ConstraintElimination collects the following facts and determines if the bounds checks can be safely removed:

  • Inside the for-loop, 0 <= i < count, hence 1 <= i + 1 <= count.

  • Pointer arithmetic p + count in the if-condition doesn’t wrap.

  • -fbounds-safety treats pointer arithmetic overflow as deterministically two’s complement computation, not an undefined behavior. Therefore, getelementptr does not typically have inbounds keyword. However, the compiler does emit inbounds for p + count in this case because __counted_by(count) has the invariant that p has at least as many as elements as count. Using this information, ConstraintElimination is able to determine p + count doesn’t wrap.

  • Accordingly, p + i and p + i + 1 also don’t wrap.

  • Therefore, p <= p + i and p + i + 1 <= p + count.

  • The if-condition simplifies to false and becomes dead code that the subsequent optimization passes can remove.
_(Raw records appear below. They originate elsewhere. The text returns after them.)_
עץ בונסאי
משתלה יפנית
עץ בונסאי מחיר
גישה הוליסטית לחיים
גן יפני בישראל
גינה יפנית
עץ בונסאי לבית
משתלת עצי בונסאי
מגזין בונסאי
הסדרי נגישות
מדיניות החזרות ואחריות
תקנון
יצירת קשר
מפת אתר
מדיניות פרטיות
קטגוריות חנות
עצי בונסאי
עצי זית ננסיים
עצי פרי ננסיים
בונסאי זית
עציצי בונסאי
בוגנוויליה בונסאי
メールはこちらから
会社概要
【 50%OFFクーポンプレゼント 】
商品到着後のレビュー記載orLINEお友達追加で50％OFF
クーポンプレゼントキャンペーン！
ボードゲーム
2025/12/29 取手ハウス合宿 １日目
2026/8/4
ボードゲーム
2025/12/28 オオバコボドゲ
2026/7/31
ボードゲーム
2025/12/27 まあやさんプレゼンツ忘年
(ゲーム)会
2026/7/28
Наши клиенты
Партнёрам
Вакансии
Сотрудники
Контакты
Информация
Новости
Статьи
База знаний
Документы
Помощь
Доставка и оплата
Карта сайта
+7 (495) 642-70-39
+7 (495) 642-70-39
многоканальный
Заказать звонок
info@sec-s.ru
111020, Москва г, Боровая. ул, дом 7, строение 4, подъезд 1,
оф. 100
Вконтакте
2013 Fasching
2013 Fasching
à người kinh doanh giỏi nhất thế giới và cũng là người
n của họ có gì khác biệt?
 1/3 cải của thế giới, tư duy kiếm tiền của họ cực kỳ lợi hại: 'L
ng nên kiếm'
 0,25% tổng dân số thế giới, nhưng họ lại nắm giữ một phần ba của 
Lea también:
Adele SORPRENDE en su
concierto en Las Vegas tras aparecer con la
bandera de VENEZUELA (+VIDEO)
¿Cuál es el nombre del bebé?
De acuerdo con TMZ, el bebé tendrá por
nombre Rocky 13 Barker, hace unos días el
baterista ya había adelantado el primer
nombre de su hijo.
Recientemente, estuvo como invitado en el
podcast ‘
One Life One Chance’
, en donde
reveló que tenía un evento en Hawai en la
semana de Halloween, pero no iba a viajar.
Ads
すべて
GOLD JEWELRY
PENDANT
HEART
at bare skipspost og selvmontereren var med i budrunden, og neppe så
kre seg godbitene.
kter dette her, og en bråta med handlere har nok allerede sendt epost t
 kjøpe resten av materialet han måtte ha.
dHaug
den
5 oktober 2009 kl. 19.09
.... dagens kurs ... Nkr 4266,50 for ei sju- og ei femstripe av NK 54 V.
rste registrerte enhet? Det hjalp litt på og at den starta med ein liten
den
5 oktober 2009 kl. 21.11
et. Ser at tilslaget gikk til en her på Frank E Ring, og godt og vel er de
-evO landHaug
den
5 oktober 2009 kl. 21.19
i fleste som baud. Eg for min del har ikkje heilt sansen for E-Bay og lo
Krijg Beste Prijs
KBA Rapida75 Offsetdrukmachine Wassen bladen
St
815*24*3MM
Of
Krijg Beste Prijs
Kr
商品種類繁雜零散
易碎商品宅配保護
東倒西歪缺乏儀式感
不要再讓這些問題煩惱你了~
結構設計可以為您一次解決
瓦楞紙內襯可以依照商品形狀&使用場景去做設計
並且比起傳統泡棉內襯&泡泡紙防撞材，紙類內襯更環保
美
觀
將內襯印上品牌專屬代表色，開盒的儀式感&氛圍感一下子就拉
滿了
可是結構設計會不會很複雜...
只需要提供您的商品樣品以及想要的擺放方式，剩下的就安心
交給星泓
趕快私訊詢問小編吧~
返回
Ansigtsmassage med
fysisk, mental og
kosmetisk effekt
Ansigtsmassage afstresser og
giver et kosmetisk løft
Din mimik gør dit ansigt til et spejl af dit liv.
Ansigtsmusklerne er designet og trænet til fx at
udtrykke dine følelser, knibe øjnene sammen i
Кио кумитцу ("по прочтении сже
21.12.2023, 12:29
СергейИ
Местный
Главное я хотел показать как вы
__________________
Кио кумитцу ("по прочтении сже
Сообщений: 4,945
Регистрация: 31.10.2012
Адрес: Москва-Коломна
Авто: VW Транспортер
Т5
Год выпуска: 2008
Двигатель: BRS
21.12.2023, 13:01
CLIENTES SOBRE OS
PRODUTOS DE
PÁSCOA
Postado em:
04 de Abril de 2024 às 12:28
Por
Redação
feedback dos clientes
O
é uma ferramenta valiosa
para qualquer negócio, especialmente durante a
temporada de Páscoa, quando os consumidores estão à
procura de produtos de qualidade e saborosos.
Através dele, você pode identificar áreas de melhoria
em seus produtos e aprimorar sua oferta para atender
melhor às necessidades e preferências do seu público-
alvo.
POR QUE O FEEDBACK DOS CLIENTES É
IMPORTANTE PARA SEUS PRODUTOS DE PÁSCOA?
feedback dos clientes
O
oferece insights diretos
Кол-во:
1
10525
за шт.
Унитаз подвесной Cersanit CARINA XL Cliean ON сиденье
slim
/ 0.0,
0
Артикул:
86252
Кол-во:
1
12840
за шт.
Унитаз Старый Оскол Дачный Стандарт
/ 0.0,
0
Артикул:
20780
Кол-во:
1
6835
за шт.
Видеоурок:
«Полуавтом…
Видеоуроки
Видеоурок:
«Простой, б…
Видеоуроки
OptRemarks can be utilized to provide insights into performance tuning. It has the capability to report on checks that it cannot eliminate, possibly with reasons, allowing programmers to adjust their code to unlock further optimizations.

Debugging

Internal bounds annotations

Internal bounds annotations change a pointer into a wide pointer. The debugger needs to understand that wide pointers are essentially pointers with a struct layout. To handle this, a wide pointer is described as a record type in the debug info. The type name has a special name prefix (e.g., __bounds_safety$bidi_indexable) which can be recognized by a debug info consumer to provide support that goes beyond showing the internal structure of the wide pointer. There are no DWARF extensions needed to support wide pointers. In our implementation, LLDB recognizes wide pointer types by name and reconstructs them as wide pointer Clang AST types for use in the expression evaluator.

External bounds annotations

Similar to internal bounds annotations, external bound annotations are described as a typedef to their underlying pointer type in the debug info, and the bounds are encoded as strings in the typedef’s name (e.g., __bounds_safety$counted_by:N).

Recognizing -fbounds-safety traps

Clang emits debug info for -fbounds-safety traps as inlined functions, where the function name encodes the error message. LLDB implements a frame recognizer to surface a human-readable error cause to the end user. A debug info consumer that is unaware of this sees an inlined function whose name encodes an error message (e.g., : __bounds_safety$Bounds check failed).

Expression Parsing

In our implementation, LLDB’s expression evaluator does not enable the -fbounds-safety language option because it’s currently unable to fully reconstruct the pointers with external bounds annotations, and also because the evaluator operates in C++ mode, utilizing C++ reference types, while -fbounds-safety does not currently support C++. This means LLDB’s expression evaluator can only evaluate a subset of the -fbounds-safety language model. Specifically, it’s capable of evaluating the wide pointers that already exist in the source code. All other expressions are evaluated according to C/C++ semantics.

C++ support

C++ has multiple options to write code in a bounds-safe manner, such as following the bounds-safety core guidelines and/or using hardened libc++ along with the C++ Safe Buffer model. However, these techniques may require ABI changes and may not be applicable to code interoperating with C. When the ABI of an existing program needs to be preserved and for headers shared between C and C++, -fbounds-safety offers a potential solution.

-fbounds-safety is not currently supported in C++, but we believe the general approach would be applicable for future efforts.